Omitting the images, transcribe the records below exactly as they stand.

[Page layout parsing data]
════════════════════
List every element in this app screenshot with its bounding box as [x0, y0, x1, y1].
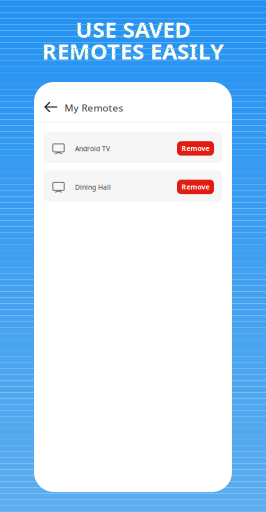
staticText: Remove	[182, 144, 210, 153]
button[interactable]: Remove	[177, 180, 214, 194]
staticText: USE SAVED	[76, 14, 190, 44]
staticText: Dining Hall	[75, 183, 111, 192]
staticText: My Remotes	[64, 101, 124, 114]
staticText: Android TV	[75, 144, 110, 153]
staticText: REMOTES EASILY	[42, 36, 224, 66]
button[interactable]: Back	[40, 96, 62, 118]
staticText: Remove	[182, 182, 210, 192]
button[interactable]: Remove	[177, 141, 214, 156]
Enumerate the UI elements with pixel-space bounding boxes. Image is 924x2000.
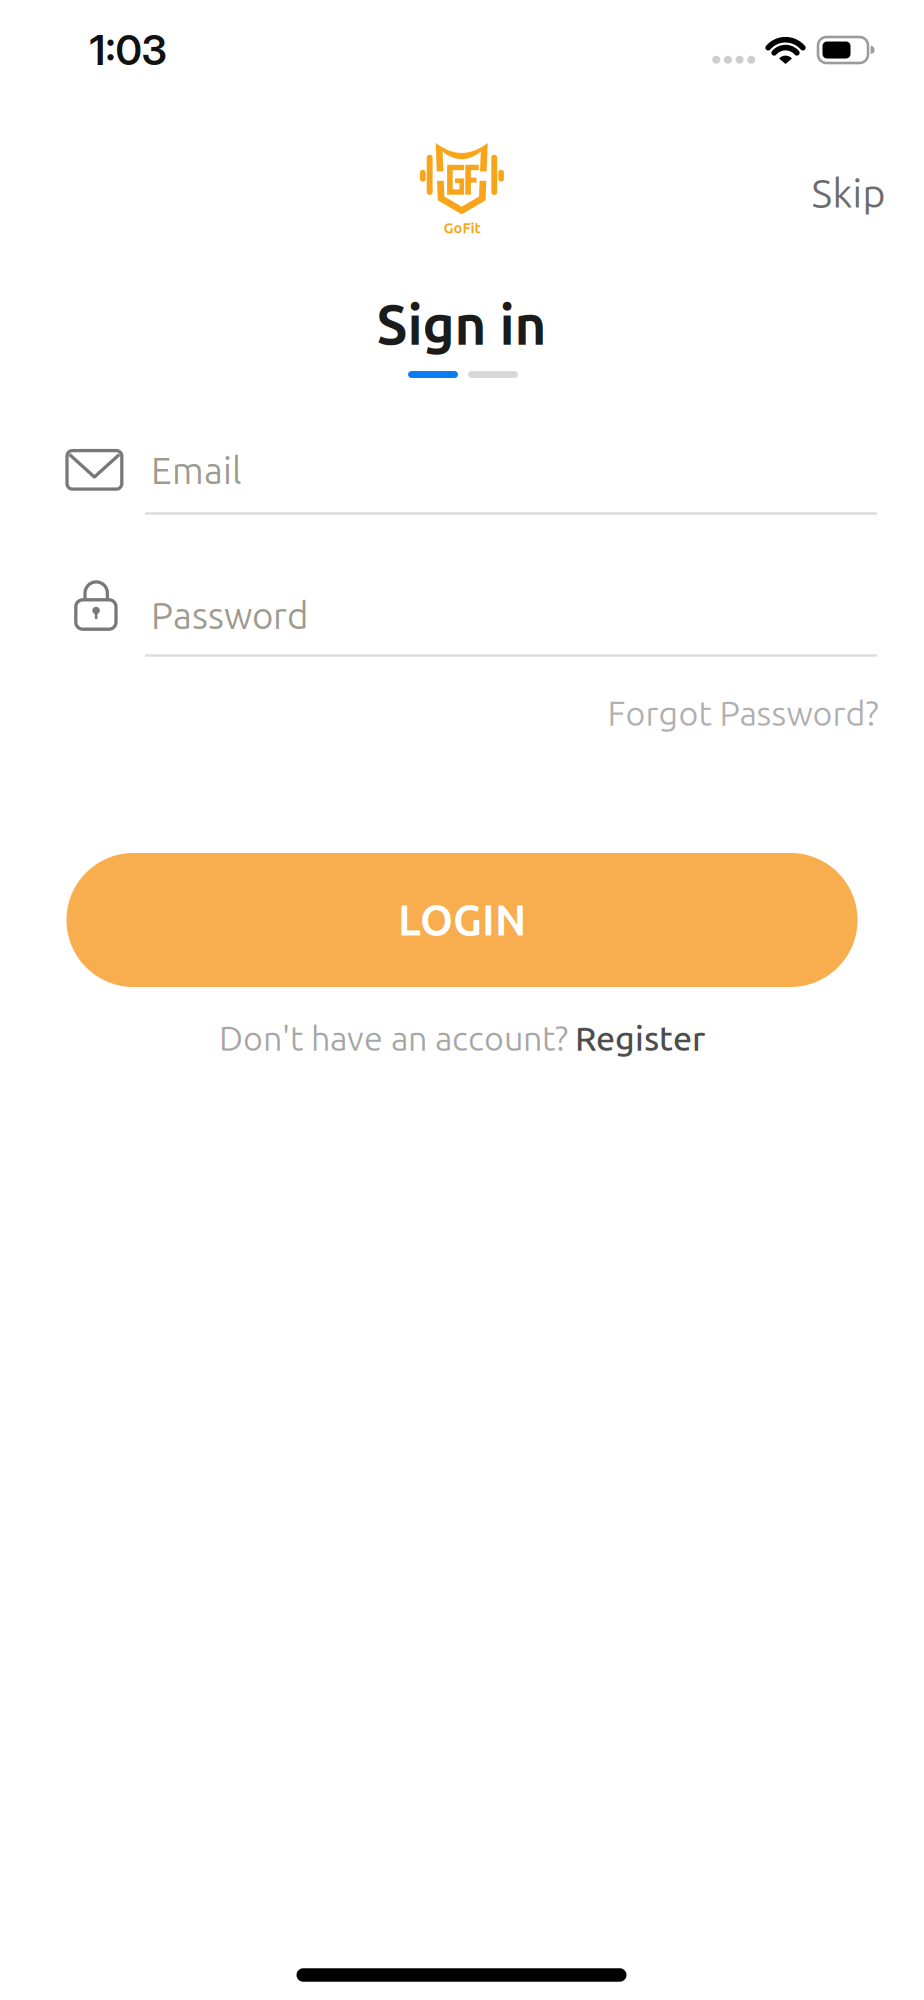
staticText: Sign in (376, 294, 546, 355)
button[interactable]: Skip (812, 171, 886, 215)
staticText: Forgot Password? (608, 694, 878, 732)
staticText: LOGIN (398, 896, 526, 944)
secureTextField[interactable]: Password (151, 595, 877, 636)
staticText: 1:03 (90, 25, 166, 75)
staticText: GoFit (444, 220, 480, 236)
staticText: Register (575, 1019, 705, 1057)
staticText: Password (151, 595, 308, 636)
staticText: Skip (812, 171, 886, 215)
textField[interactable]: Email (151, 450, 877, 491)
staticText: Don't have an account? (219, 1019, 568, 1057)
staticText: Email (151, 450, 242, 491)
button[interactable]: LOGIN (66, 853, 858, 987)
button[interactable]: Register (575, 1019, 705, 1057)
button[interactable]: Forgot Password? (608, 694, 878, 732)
════════════════════
TASK OUTPUT:
List every element in this app screenshot with its bounding box as [x0, y0, x1, y1].
staticText: Remove	[182, 144, 210, 153]
button[interactable]: Remove	[177, 180, 214, 194]
staticText: USE SAVED	[76, 14, 190, 44]
staticText: Dining Hall	[75, 183, 111, 192]
staticText: My Remotes	[64, 101, 124, 114]
staticText: Android TV	[75, 144, 110, 153]
staticText: REMOTES EASILY	[42, 36, 224, 66]
button[interactable]: Back	[40, 96, 62, 118]
staticText: Remove	[182, 182, 210, 192]
button[interactable]: Remove	[177, 141, 214, 156]
Enumerate the UI elements with pixel-space bounding boxes. Image is 924x2000.
staticText: Sign in (376, 294, 546, 355)
button[interactable]: Skip (812, 171, 886, 215)
staticText: Forgot Password? (608, 694, 878, 732)
staticText: LOGIN (398, 896, 526, 944)
secureTextField[interactable]: Password (151, 595, 877, 636)
staticText: 1:03 (90, 25, 166, 75)
staticText: GoFit (444, 220, 480, 236)
staticText: Register (575, 1019, 705, 1057)
staticText: Password (151, 595, 308, 636)
staticText: Skip (812, 171, 886, 215)
textField[interactable]: Email (151, 450, 877, 491)
staticText: Don't have an account? (219, 1019, 568, 1057)
staticText: Email (151, 450, 242, 491)
button[interactable]: LOGIN (66, 853, 858, 987)
button[interactable]: Register (575, 1019, 705, 1057)
button[interactable]: Forgot Password? (608, 694, 878, 732)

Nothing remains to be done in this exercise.